In the two centuries since Rush-Bagot, and in particular in the last 40 or so years as nuclear arms agreements have been reached, the United States has had ample opportunity to see what types of agreements, signed in what circumstances, are effective. It is in the months and years after agreements are signed that the Second Lesson of nuclear-age history emerges: A
RMS AGREEMENTS MUST BE BASED UPON GENUINE, NOT PRESUMED, COMMONALITY OF STRATEGIC INTEREST
.

“Big Ships Cause Big Wars”: Arms Control before World War II

I
T IS
instructive to begin this consideration of nuclear arms agreements with a look at agreements preceding the development of nuclear weapons, following the First World War. The ghastly carnage in the trenches of Europe spurred calls for global disarmament. Fifteen million were dead—the “Lost Generation.” The Big Four victorious Allies—the U.S., Britain, France, and Italy—drew up the treaty, a spectacularly unsuccessful one. The harsh terms it imposed on Germany fueled the resentments of, among others, one Corporal Adolf Hitler. The boundary lines it laid down spawned wars in Europe, the Mideast, and Africa. The League of Nations it founded was totally ineffectual. The U.S. Senate rejected the Treaty of Versailles, keeping America out of the new organization and guaranteeing that its writ would be ignored worldwide. However, there is little reason to believe that things would have been different had the U.S. ratified the treaty—as shown by experience with the League’s successor, the United Nations.

But in the short term, the deep revulsion against war among the victorious Allies spurred further arms-control efforts. The modern idea of disarmament was an invention of liberal Western societies. Either adversaries were coerced to participate after a military defeat, or they voluntarily participated while pursuing secret strategic advantage. The 1922 Washington Naval Treaty set limits on naval ship size for the United States, Great Britain, France, and Japan. Three subsequent treaties (1930, 1935, and 1936) further limited ship sizes for the signatory powers. (Japan signed only the 1930 pact. Germany only the 1935 pact.) A regnant maxim of the day succinctly captured the idealism driving disarmament: “Big ships cause big wars, little ships cause little wars, and no ships cause no wars.” President Warren Harding, in presenting the treaty to the Senate for ratification, described the negotiation as “a conference of friends, proceeding in deliberation and sympathy, appraising their friendly and peaceful relations and resolved to maintain them.”

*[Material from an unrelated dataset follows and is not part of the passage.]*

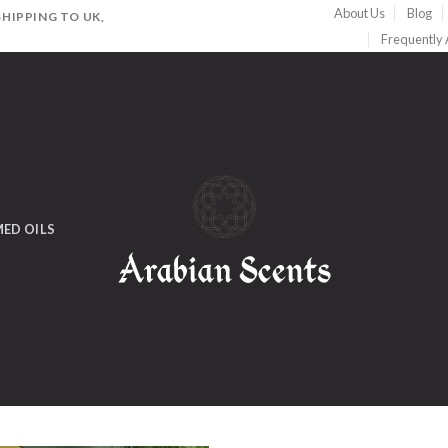
About Us
Blog
HIPPING TO UK,
Frequently
ED OILS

Between the two world wars, the idea that fewer arms are always safer was common currency, among leaders as well as with the general public. Thus Secretary of State Charles Evans Hughes (whom President Wilson had defeated in 1916 with the slogan “He kept us out of war”) said of arms limitation: “How was it possible to stop this mad race? By an international agreement for the limitation of armaments.”

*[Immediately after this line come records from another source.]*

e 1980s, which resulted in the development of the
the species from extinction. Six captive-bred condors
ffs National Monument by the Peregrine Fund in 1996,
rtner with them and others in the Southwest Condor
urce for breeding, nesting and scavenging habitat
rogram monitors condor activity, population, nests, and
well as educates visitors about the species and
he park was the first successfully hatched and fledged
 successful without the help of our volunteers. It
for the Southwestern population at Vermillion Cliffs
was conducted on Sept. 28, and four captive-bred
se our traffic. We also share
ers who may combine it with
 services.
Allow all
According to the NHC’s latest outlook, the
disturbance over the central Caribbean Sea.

Staunch conservative president Herbert Hoover went even further. He endorsed the 1928 Kellogg-Briand Pact between the U.S. and France, which expressly outlawed war as an instrument of national policy and sought reductions—not just limitations—in arms.

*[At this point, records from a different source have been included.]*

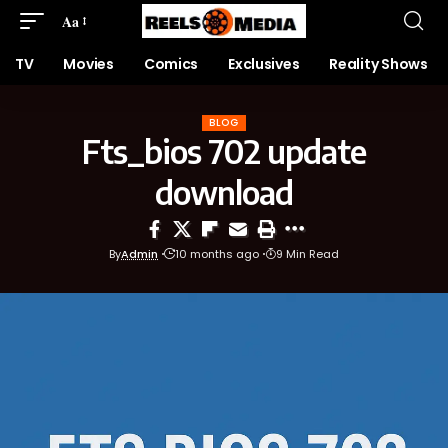
Aa
TV
Movies
Comics
Exclusives
Reality Shows
BLOG
Fts_bios 702 update
download
By
Admin
10 months ago
9 Min Read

In June 1933, as Hitler took power, two future prime ministers squared off in Parliament. Winston Churchill presciently called for Britain and France to rearm, and Anthony Eden opposed rearmament in order “to secure for Europe that period of appeasement which is needed.” The British Peace Pledge Union formed and collected 10 million “Peace Ballots” (from a British population of 46 million), with 87 percent of those casting ballots voting to totally disarm and have the League of Nations keep world peace. Yet another future prime minister, Clement Atlee, told the House of Commons on December 21, 1933: “We are unalterably opposed to anything in the nature of rearmament.”

But the leaders of the world’s democracies were to discover that treaties with German nationalists and Nazis, and with Japanese militarists as well, could and would be broken. Put simply, they learned that with arms accords it matters greatly whether your partners are friends, neutrals, or adversaries.